Bear Family Trees…

Mama Bear ain’t doing great ya’ll. I decided a few weeks ago my health really needed to be addressed. I had used the excuse of the plague to not address anything going on. The people that have Covid, need medical care more than I do… In the process of figuring out how to get healthy I had to address how NOT healthy I am currently. I was devastated when the thing I thought was wrong was fine (hello crazy, nice of you to chime in again). It was worse when tests revealed I am prediabetic and my triglicer-something or another is wacky high and my other good something or another is low. How does my dramatic brain take that information? I’m a ticking time bomb! I’m going to die and leave my kids without a mom and they will turn into monsters and part of the problem of society instead of the solution and…Bless. As this information came to light, my Uncle was rushed to the hospital that turned out to be kidney failure from, drum roll please, complications of diabetes. That didn’t exactly help my crazy spiral.

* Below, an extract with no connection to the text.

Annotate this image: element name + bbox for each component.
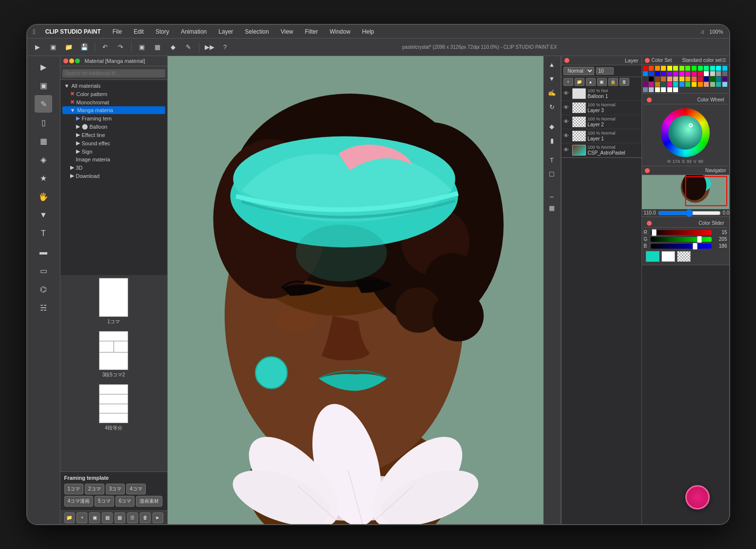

I went home that night mad as all h-e-double hockey sticks. I was screaming and sobbing. I workout like crazy trying to lose weight and I literally tear my body apart. I’ve had an ankle reconstruction and torn MCL. The weight stays. I adjust my diet and drink enough water to drown a fish and nothing. My husband had been so supportive. He suggested surgery. I’m not sure I’m ready to make that leap. The next morning I did a v-log. Felt weird. I ended up deleting it. I’ve always been more of a words person.

I went to see my Mama and Papa Bear this weekend and in conversations with Mama she revealed that my Grandmother, Father and now 3 uncles (on my father’s side) all had/have type 2 diabetes. My grandfather on my Mom’s side also had it. I didn’t think type 2 was genetic but as I researched more, surprise surprise surprise, it is. I’m a nut on my families’ crazy tree. Genetically inhibited and attached to another object by an incline plane wrapped helically around an axis (thank you Big Bang Theory for my favorite way to say screwed).

So, now what. Yesterday, I took my first dose of Metformin to try and regulate my blood sugar. Later, I crawled into the bed into the fetal position. Exhausted. Defeated. Sad. Then I started having a panic attack. I laid there and weighed the options of taking an anxiety/sleep med combo nappy and getting out of bed and doing something about my life. I chose getting out of bed. I went downstairs and started painting the room that we’re turning into a gym. My brain is still reeling of everything I feel I should be doing for this situation but not really getting anywhere. I need to understand that even IF my body does start letting go of this weight, I might turn out to be type 2. I need to understand that I’m almost 40 years old and my body doesn’t like letting go of weight.

At this point. I’ve started the medication. I’m working on making my nutrition better. There’s always and definitely room for improvement. I have another doctor appointment in two weeks and hopefully getting a glucose monitor and all of its accessories to track my sugars. I’m going to keep working on my gym and then working out once its put together. Its time to fight, just adjust strategy. Philippians 4:13, I can do all things through Christ who strengthens me. I have cubs to lead, love and care for as long as God blesses me with this life. Please strengthen this Mama Bear, Lord.